§ Directions for this task: Check every line of the data below for "also". Copy each one that has it.

§ Material shown:
····················

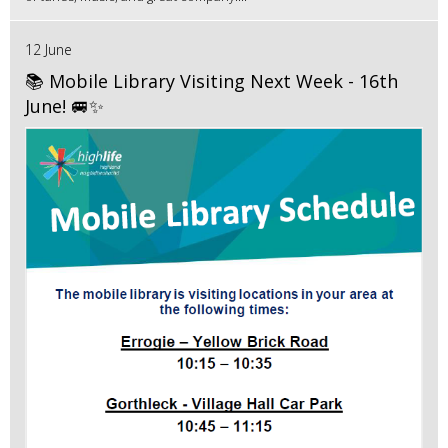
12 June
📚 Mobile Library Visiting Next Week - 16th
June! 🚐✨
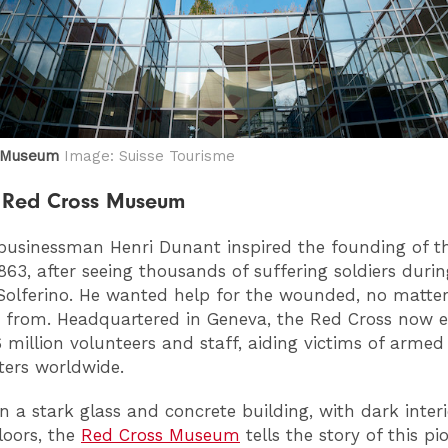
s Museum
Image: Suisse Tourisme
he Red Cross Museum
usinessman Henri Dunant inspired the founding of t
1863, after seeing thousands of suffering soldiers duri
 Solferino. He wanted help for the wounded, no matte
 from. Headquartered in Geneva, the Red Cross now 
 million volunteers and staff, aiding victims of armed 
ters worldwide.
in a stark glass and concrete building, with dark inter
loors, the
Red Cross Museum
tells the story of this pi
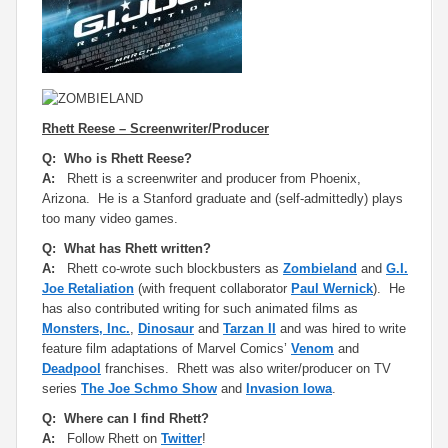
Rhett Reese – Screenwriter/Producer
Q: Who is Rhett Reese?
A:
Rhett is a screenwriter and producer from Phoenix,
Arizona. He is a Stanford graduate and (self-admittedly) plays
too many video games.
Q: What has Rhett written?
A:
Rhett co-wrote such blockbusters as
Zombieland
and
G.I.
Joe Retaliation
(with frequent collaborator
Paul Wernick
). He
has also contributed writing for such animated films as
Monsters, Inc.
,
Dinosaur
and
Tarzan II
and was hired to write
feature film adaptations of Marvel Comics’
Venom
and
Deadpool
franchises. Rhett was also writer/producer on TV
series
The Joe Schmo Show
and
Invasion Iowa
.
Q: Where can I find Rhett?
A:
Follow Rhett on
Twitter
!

····················

§ Result of this task:
has also contributed writing for such animated films as
franchises. Rhett was also writer/producer on TV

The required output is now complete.